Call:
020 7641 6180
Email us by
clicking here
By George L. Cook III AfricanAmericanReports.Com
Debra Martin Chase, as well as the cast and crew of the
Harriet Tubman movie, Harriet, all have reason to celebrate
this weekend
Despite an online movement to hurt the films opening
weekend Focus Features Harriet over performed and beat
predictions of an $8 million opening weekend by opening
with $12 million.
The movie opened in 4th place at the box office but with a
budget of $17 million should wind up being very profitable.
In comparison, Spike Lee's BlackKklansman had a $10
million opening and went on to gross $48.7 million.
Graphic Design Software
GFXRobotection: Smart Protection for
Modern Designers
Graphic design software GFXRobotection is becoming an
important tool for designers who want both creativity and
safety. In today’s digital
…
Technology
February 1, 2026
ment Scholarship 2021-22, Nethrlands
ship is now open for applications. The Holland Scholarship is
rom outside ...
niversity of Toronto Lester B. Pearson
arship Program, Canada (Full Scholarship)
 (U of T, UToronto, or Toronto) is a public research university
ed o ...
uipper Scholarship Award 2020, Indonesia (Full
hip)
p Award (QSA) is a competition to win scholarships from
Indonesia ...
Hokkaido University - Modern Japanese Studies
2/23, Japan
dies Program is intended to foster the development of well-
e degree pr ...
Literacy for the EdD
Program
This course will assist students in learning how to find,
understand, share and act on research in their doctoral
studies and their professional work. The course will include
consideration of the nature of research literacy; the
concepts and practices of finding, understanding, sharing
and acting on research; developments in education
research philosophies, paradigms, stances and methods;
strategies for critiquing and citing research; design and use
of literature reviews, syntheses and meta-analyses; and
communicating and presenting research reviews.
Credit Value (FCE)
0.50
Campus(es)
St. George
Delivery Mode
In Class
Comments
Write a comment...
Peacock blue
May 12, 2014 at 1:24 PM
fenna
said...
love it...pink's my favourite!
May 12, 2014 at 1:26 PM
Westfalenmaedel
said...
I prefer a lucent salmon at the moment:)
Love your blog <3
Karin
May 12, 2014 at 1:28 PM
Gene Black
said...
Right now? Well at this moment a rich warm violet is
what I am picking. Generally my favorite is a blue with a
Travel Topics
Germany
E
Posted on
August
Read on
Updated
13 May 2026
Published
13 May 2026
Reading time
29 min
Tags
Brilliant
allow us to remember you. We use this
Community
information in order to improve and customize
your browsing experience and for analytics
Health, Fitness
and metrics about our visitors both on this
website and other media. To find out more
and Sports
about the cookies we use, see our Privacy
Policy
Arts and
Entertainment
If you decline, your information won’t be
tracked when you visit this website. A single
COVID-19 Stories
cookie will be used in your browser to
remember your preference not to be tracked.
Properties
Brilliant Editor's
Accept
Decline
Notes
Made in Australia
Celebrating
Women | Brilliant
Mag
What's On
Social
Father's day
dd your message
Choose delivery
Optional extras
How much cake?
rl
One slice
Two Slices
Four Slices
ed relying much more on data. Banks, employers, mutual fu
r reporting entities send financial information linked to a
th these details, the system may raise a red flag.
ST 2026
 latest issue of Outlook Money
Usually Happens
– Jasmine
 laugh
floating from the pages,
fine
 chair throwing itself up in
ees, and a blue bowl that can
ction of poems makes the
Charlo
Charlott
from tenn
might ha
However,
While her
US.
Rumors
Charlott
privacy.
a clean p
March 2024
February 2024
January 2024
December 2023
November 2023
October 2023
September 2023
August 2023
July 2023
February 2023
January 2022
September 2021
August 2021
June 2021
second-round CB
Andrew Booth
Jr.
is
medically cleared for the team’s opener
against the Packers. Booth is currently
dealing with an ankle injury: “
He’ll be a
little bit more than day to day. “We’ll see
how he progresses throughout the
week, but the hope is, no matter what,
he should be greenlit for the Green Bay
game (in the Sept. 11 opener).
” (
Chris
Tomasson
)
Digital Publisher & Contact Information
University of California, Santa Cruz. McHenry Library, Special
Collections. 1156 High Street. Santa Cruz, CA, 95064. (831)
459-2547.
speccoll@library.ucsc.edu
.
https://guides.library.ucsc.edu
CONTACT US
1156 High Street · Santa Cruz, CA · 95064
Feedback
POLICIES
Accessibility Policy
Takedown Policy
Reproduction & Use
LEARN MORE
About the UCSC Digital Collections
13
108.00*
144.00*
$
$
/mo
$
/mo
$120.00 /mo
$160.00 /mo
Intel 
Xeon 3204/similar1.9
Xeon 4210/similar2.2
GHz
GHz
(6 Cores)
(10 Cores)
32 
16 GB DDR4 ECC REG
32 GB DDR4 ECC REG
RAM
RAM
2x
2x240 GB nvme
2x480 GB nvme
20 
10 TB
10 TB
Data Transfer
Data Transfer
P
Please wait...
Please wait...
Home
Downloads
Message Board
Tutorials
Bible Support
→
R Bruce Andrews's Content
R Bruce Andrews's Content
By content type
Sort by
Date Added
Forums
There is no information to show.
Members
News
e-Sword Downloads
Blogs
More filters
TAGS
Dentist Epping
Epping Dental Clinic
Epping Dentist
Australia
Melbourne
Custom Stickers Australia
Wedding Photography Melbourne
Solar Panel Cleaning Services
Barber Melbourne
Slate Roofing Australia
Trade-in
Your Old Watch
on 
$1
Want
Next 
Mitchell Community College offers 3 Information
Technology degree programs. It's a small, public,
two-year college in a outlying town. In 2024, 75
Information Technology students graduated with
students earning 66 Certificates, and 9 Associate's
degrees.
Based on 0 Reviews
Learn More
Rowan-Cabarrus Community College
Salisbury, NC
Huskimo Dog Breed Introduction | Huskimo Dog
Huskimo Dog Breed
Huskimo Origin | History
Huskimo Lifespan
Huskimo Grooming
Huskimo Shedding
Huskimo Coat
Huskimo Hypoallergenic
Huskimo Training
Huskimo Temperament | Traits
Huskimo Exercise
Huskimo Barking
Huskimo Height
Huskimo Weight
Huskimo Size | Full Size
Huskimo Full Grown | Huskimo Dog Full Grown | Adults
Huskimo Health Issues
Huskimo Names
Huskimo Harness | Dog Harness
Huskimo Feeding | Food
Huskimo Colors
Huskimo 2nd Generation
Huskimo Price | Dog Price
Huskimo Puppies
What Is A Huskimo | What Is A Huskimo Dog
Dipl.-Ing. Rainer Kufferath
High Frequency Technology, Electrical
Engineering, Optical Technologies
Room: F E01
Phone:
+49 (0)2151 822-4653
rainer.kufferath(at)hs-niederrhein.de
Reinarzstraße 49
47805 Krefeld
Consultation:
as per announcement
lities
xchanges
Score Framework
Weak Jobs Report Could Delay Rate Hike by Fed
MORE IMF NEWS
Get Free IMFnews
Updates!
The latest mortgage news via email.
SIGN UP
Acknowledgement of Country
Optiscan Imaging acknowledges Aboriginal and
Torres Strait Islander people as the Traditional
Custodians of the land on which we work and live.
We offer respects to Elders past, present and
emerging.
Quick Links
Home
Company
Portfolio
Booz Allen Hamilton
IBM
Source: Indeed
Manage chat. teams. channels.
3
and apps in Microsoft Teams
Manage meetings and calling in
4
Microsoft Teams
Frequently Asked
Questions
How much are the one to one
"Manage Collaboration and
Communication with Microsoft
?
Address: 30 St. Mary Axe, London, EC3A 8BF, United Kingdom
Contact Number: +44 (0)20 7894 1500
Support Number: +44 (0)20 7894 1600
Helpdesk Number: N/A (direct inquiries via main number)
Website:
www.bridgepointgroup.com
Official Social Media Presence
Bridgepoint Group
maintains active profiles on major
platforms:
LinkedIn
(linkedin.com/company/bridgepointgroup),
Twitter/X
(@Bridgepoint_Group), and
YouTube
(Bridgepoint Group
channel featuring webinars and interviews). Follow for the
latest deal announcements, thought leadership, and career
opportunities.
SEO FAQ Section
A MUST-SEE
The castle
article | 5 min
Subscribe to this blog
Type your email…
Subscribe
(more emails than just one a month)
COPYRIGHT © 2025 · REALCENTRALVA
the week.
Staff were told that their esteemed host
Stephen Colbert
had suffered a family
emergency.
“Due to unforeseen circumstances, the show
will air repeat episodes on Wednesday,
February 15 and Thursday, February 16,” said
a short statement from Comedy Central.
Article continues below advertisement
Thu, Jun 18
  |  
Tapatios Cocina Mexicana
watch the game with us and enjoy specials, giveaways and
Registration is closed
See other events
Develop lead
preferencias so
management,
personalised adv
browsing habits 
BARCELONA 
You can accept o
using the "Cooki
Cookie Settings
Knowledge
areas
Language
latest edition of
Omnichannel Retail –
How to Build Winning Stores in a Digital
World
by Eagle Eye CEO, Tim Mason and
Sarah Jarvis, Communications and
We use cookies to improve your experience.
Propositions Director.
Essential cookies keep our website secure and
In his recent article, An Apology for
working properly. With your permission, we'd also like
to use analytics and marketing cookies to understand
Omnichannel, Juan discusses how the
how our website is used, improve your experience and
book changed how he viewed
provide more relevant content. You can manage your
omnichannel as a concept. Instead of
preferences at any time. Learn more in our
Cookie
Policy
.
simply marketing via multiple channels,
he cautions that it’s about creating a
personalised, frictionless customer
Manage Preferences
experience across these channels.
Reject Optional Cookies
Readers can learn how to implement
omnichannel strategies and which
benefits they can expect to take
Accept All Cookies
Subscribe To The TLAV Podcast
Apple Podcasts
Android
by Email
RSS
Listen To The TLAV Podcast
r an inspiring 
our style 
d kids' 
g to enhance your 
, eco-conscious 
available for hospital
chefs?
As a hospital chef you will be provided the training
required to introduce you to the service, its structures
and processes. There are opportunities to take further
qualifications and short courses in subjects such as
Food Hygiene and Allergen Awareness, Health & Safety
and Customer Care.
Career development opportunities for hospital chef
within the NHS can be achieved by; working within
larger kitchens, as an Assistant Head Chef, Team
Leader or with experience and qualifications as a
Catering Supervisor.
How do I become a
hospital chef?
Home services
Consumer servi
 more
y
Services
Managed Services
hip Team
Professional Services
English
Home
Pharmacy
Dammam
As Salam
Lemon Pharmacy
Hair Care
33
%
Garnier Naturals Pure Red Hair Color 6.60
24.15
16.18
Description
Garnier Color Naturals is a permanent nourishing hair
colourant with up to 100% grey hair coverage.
......
## The problem
Search the listing for the word "blue", and copy every line in which it is found.

## Expected answer
Peacock blue
what I am picking. Generally my favorite is a blue with a
ees, and a blue bowl that can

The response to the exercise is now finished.